The US Treasury on May 29 added Singapore, Malaysia and Vietnam to a watchlist for exchange rate and macroeconomic policy.

See: Why Singapore, Malaysia, Vietnam were added to US currency watchlist

According to the Treasury, Singapore made the list because of its large current account surplus and net foreign currency purchases of at least US$17 billion ($23.48 billion) in 2018 – equivalent to 4.6% of GDP.

However, the central bank argued that Singapore’s current account balance should be viewed in context.
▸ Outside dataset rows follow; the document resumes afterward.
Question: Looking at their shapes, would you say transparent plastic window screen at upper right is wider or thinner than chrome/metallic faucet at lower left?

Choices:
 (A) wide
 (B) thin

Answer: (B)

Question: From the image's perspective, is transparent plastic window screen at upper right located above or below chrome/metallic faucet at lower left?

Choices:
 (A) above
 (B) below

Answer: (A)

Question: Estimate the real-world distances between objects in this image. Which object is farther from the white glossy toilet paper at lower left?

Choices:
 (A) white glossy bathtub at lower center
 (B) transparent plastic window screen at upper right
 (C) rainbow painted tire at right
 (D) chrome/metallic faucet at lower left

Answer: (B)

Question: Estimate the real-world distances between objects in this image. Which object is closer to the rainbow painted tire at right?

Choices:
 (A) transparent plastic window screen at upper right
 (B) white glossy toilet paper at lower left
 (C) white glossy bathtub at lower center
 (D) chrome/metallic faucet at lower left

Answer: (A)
“In its early years of development, Singapore ran persistently large current account deficits averaging close to 10% of GDP between 1965-84, when its investment needs were greater than available saving,” MAS said in a statement. “As the economy matured, its investment needs tapered off, while national saving rose. Consequently, the current account turned into a surplus position.”

MAS reiterated that Singapore’s monetary policy framework, which is centred on the exchange rate, has always been aimed at ensuring medium-term price stability – and will continue to do so.

It stressed that it does not and cannot use the exchange rate to gain an export advantage or achieve a current account surplus.

“A deliberate weakening of the Singapore dollar would cause inflation to spike and compromise MAS’ price stability objective,” MAS said.

MAS manages the Singapore dollar nominal effective exchange rate (S$NEER) within a policy band, just as other central banks conduct monetary policy by targeting interest rates. Whether they target the exchange rate or the interest rate, MAS pointed out that central banks aim to keep consumer price inflation low and stable as their primary mandate.

“MAS does not and cannot use the exchange rate to gain an export advantage or achieve a current account surplus. A deliberate weakening of the Singapore dollar would cause inflation to spike and compromise MAS’ price stability objective,” MAS added.

However, the central bank said that, together with rising affluence that will raise consumption, Singapore’s current account surplus will likely be reduced when public and private savings are drawn down for the needs of an ageing population.

Some observers have dismissed the Treasury’s move as politically-motivated, amid rising US-China trade tensions.

The fact that Singapore, Vietnam and Malaysia are added to the list "indicates the US is continuing to pressure China," Kim Hwan, an economist at NH Investment & Securities in Seoul, told Bloomberg. "These countries are all Southeast Asian countries that have close economic correlations with China."